== Supplied data

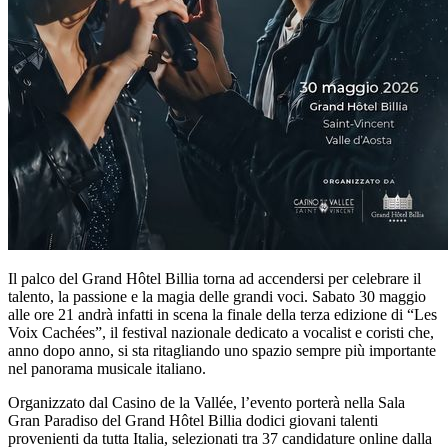
Il palco del Grand Hôtel Billia torna ad accendersi per celebrare il
talento, la passione e la magia delle grandi voci. Sabato 30 maggio
alle ore 21 andrà infatti in scena la finale della terza edizione di “Les
Voix Cachées”, il festival nazionale dedicato a vocalist e coristi che,
anno dopo anno, si sta ritagliando uno spazio sempre più importante
nel panorama musicale italiano.
Organizzato dal Casino de la Vallée, l’evento porterà nella Sala
Gran Paradiso del Grand Hôtel Billia dodici giovani talenti
provenienti da tutta Italia, selezionati tra 37 candidature online dalla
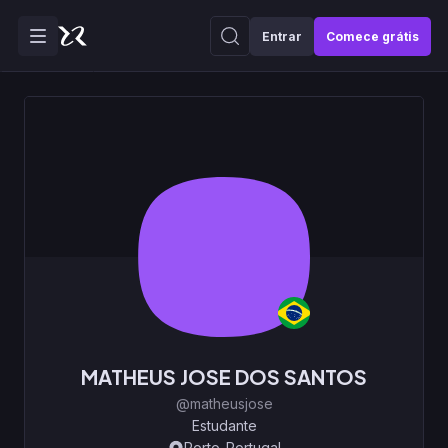
Entrar
Comece grátis
MATHEUS JOSE DOS SANTOS
@matheusjose
Estudante
Porto-Portugal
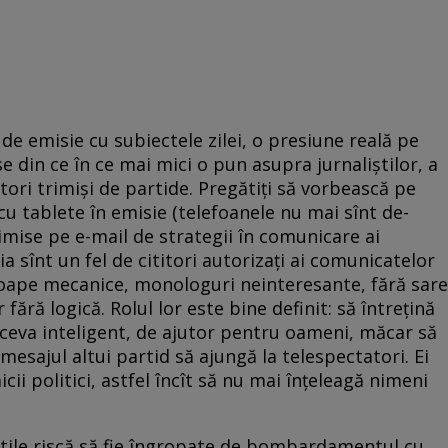
de emisie cu subiectele zilei, o presiune reală pe
se din ce în ce mai mici o pun asupra jurnaliştilor, a
atori trimişi de partide. Pregătiţi să vorbească pe
 cu tablete în emisie (telefoanele nu mai sînt de-
imise pe e-mail de strategii în comunicare ai
a sînt un fel de cititori autorizaţi ai comunicatelor
roape mecanice, monologuri neinteresante, fără sare
 fără logică. Rolul lor este bine definit: să întreţină
ceva inteligent, de ajutor pentru oameni, măcar să
mesajul altui partid să ajungă la telespectatori. Ei
icii politici, astfel încît să nu mai înţeleagă nimeni
utile riscă să fie îngropate de bombardamentul cu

====

Using the entries above, return exactly the lines from the line with "de emisie cu" to the line with "imise pe e-mail de strategii în comunicare ai", counting both of those lines.

de emisie cu subiectele zilei, o presiune reală pe
se din ce în ce mai mici o pun asupra jurnaliştilor, a
atori trimişi de partide. Pregătiţi să vorbească pe
 cu tablete în emisie (telefoanele nu mai sînt de-
imise pe e-mail de strategii în comunicare ai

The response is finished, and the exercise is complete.